Celebrating international students at U of T
Aditya Shankar, a third-year electrical engineering student on exchange from the Indian Institute of Technology Bombay, had the option to study almost anywhere in the world. He chose U of T Engineering for its high ranking, reputation for research excellence and a chance to immerse himself in the local culture.
Shankar was one of more than 80 international students attending a welcome breakfast for international exchange students on September 27.
“I’ve cherished the people I’ve met, so far, here at U of T,” said Shankar. “Here, I’m able to compare cultures, learn about different perspectives and compile new experiences.”

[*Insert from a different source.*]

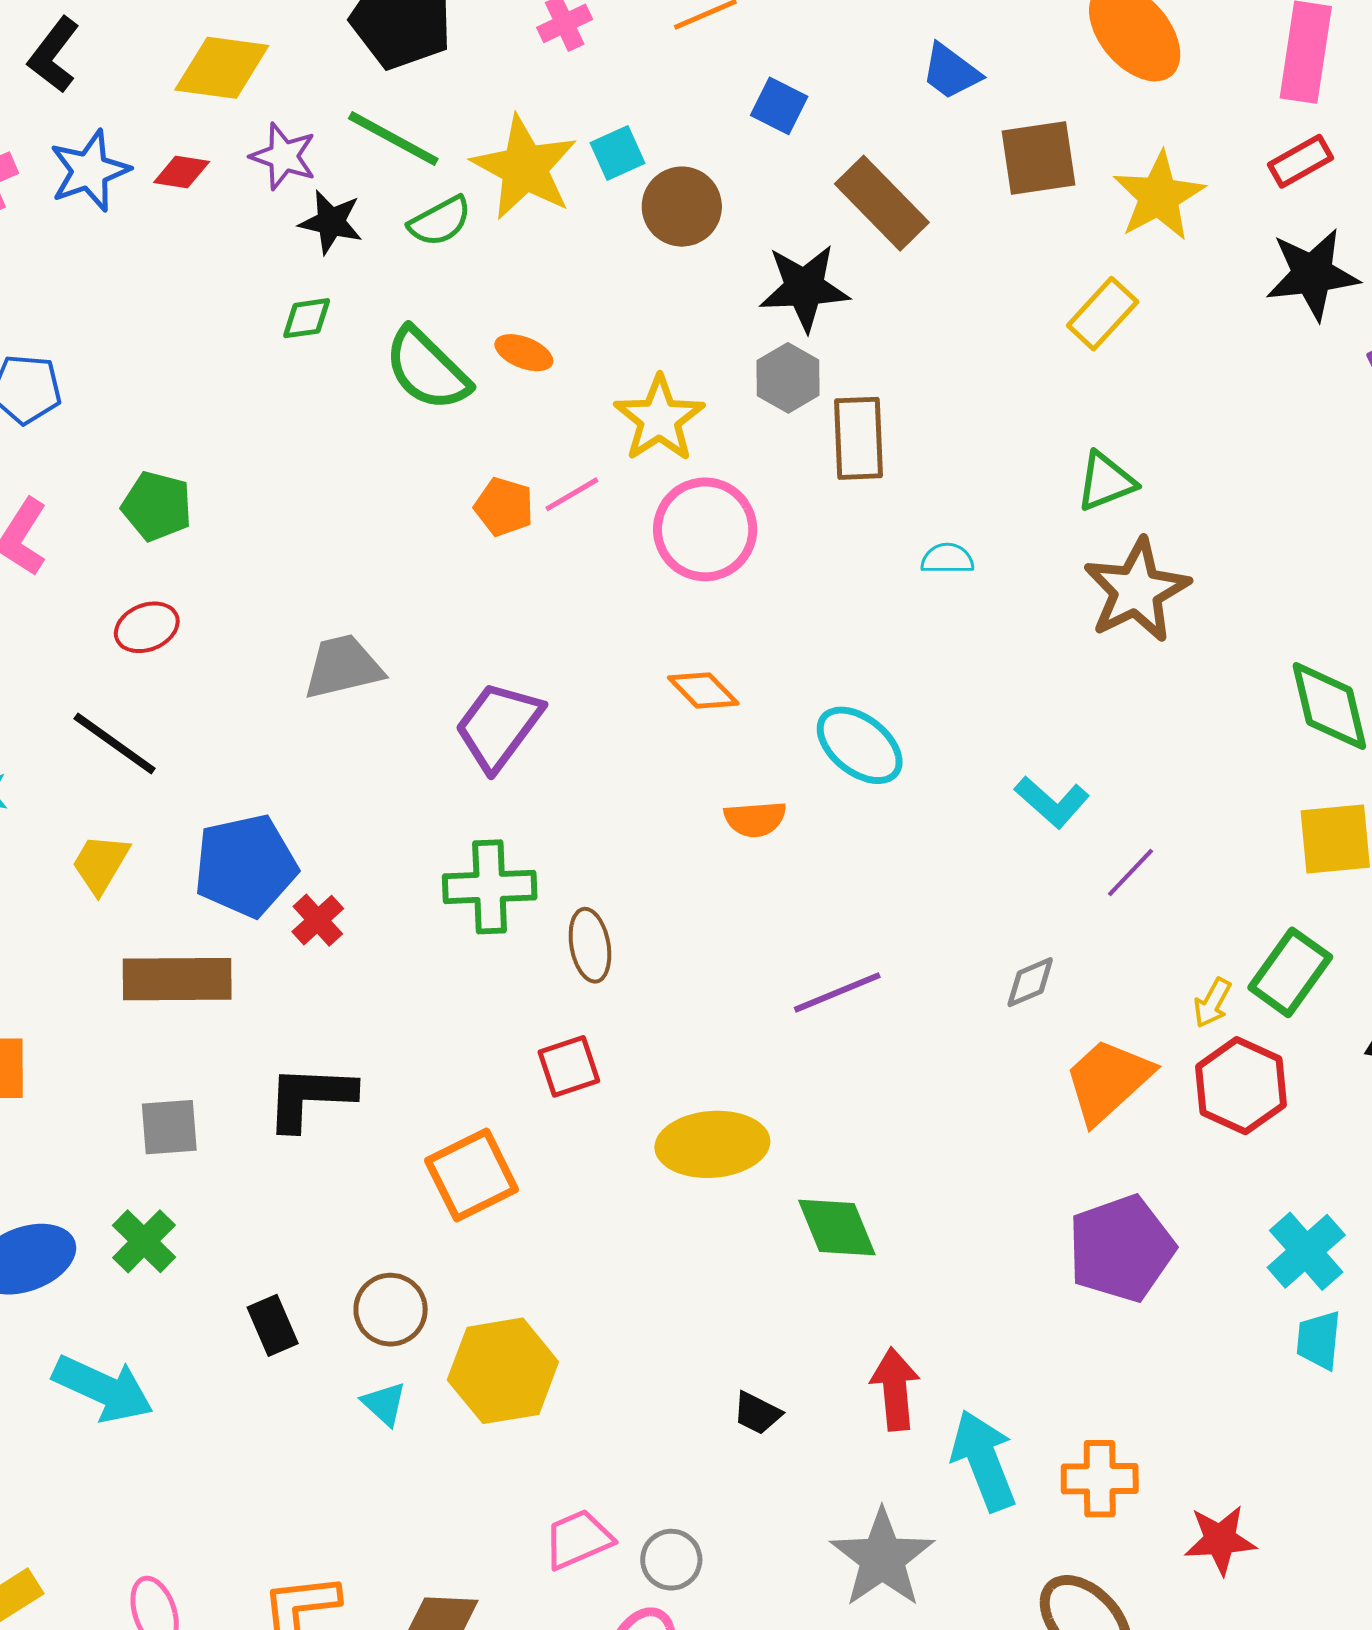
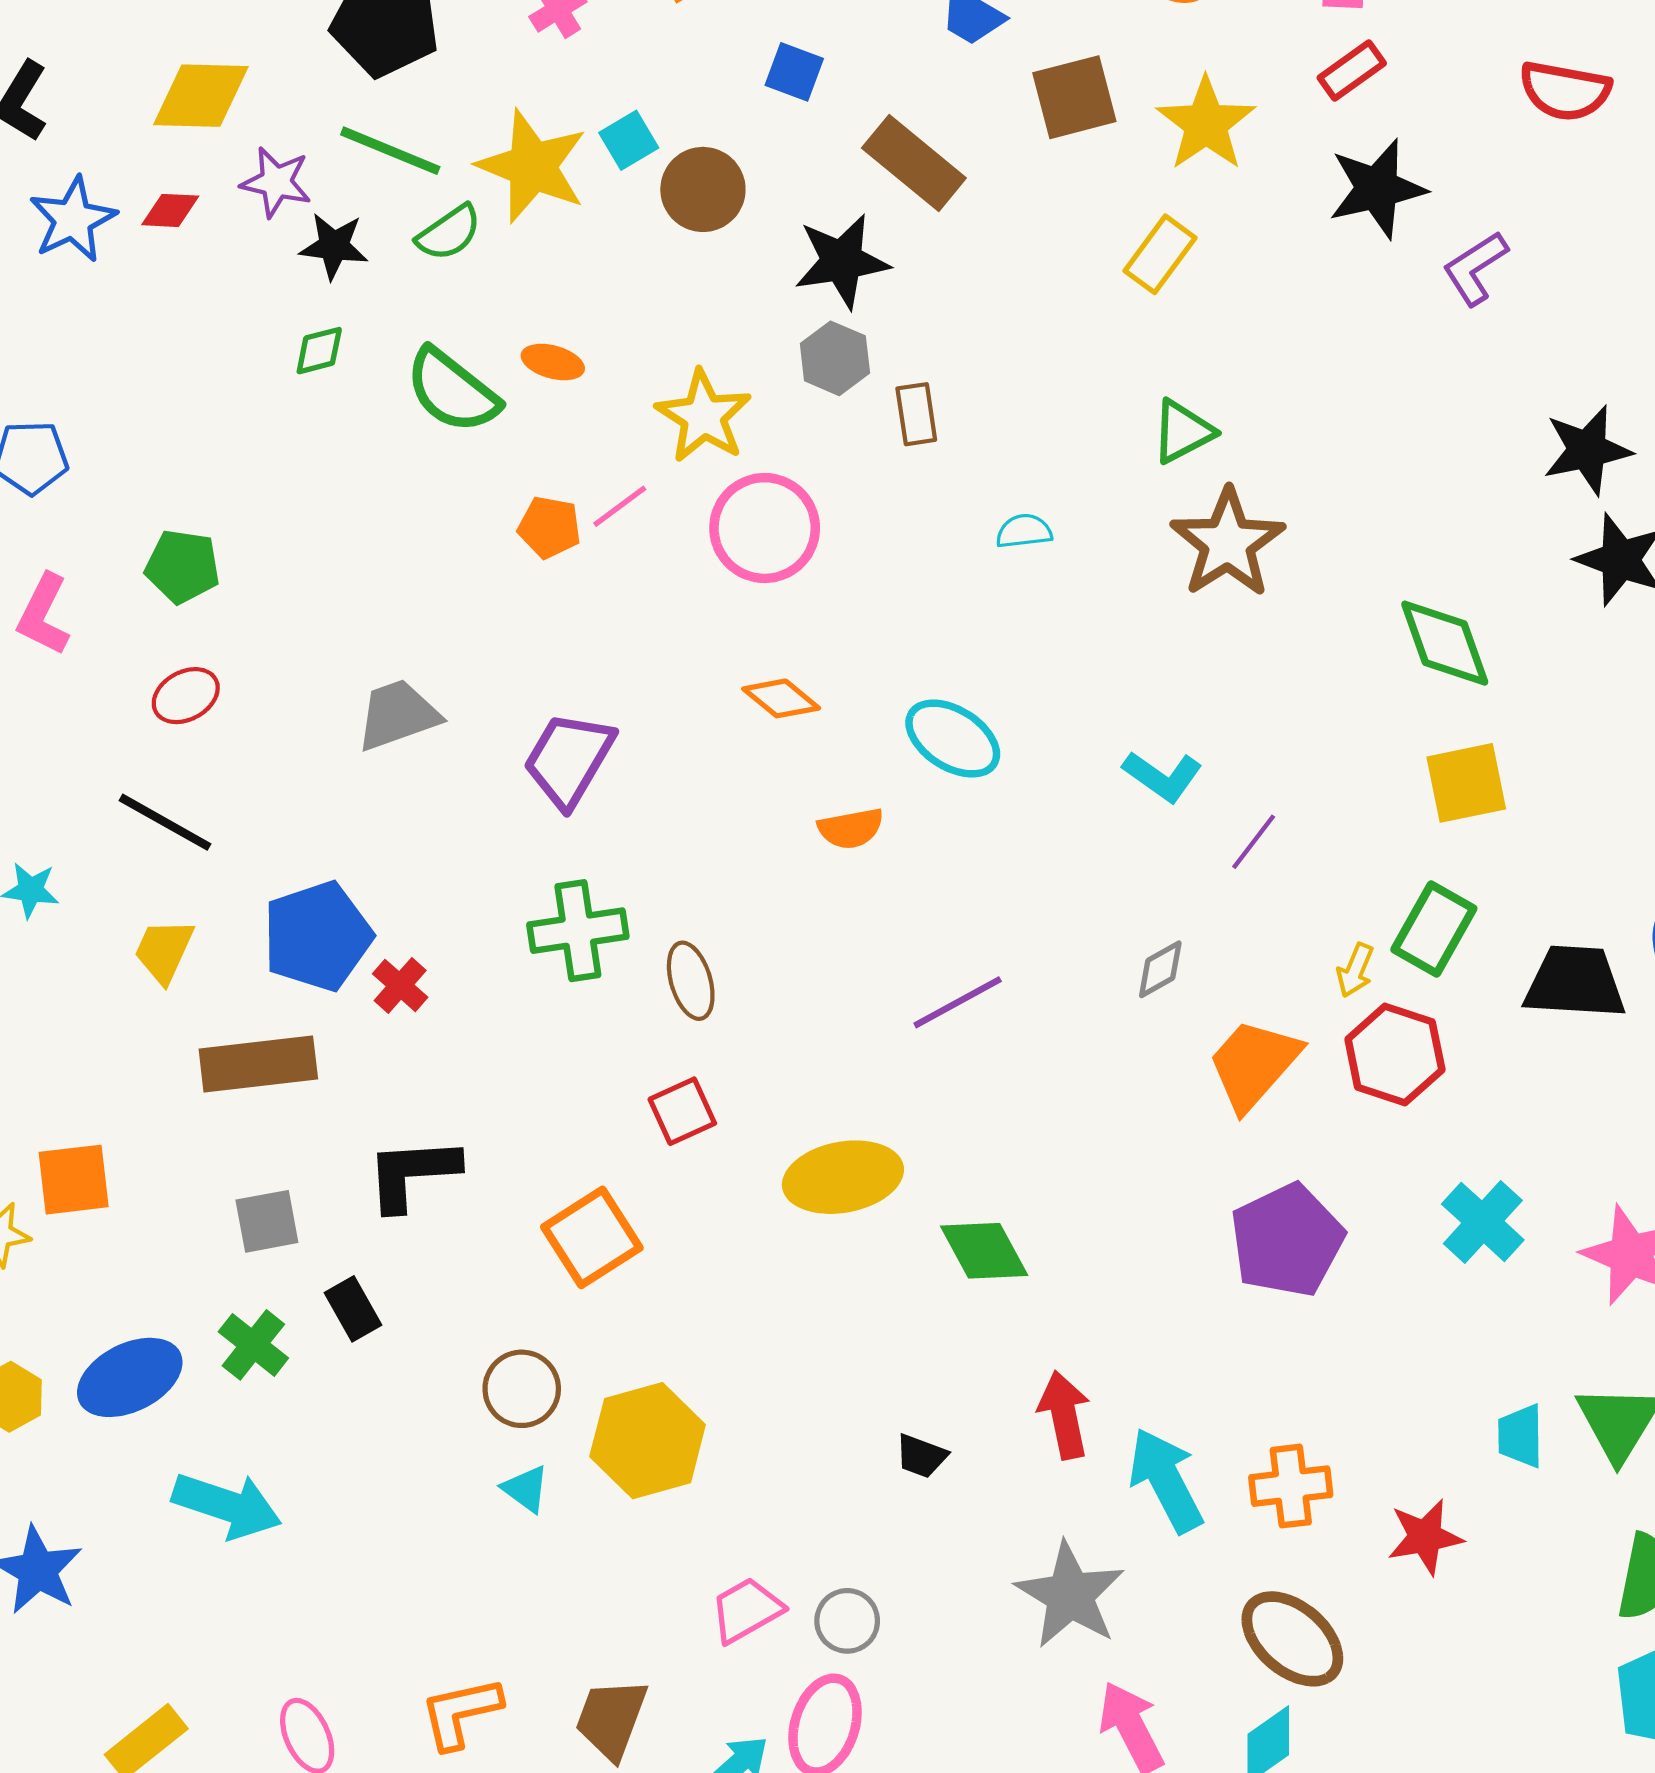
brown rectangle: (858, 438) -> (916, 414), size x0.7
black rectangle: (273, 1325) -> (353, 1309), moved
cyan trapezoid: (1319, 1340) -> (1520, 1436), moved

The Faculty of Applied Science & Engineering is hosting more than 45 international exchange students, plus 280 from Brazil’s Science Without Borders program, which sends Brazilian university students to study at top universities worldwide.
U of T Engineering was the top program choice among Science Without Borders applicants for this fall.
“Enjoy this exciting opportunity to study at Canada’s top Engineering Faculty, one of the very best in the world,” said Cristina Amon, dean, Faculty of Applied Science & Engineering in her opening remarks. “You have come to one of the world’s most cosmopolitan cities, where 50 per cent of Torontonians were born outside of Canada. We hope you will find your experience with us enriching, as we are enriched by having you amongst us.”
“You have chosen to invest in yourself, here at the engineering faculty in one of Canada’s pre-eminent institutions,” added Judith Wolfson, vice-president, University Relations for University of Toronto. “Our strength is a testament to the quality of students like you and your willingness to share your experience and your ideas with us."
Participants in U of T’s expansive international exchange program partner with more than 130 universities around the world to provide immersive, global perspectives to students.
Chemical engineering student Danielly Pierozan Cortes, from Brazil’s Universidade Federal de Alagoas, enjoyed her Science Without Borders experience so much, she decided to extend her exchange by another year.
“U of T has a great reputation for both research and academics,” she said. “Plus, it’s so beautiful!”
Pierozan Cortes’ enthusiasm for her exchange experience has led her to help other students explore similar global opportunities through U of T’s AIESEC chapter, which aims to promote global understanding through leadership development and international exchange.
When she arrived last September her interest was in petroleum engineering but thanks to a research position with Professor H.N. Tran at U of T’s Pulp and Paper Centre, Pierozan has switched her focus.
“My professors at U of T work with researchers and industry in Brazil, so I know I am getting experience here that will directly help me at home,” she said.
Civil engineering student Anke Wetser arrived to Toronto from the Netherlands only a month ago but has already engaged herself in all the city has to offer, from attending Blue Jays games to picnics at the Toronto Islands and exploring the city on her bicycle.
“I wanted an opportunity to experience more of the world,” said Wetser of her motivation for coming to U of T.
In addition to expanding her cultural horizons, Wetser is broadening her academic pursuits.
“At my home university, Technical University Delft, I studied core areas of civil engineering. Here at U of T, I am taking courses in environmental engineering, energy systems and engineering economics.”
Wetser has yet to settle on a career path, but she knows the experiences she is gaining while at U of T Engineering will open doors.
“I already feel much more self-confident,” she said.
Adam Fox is a writer with the Faculty of Applied Science & Engineering.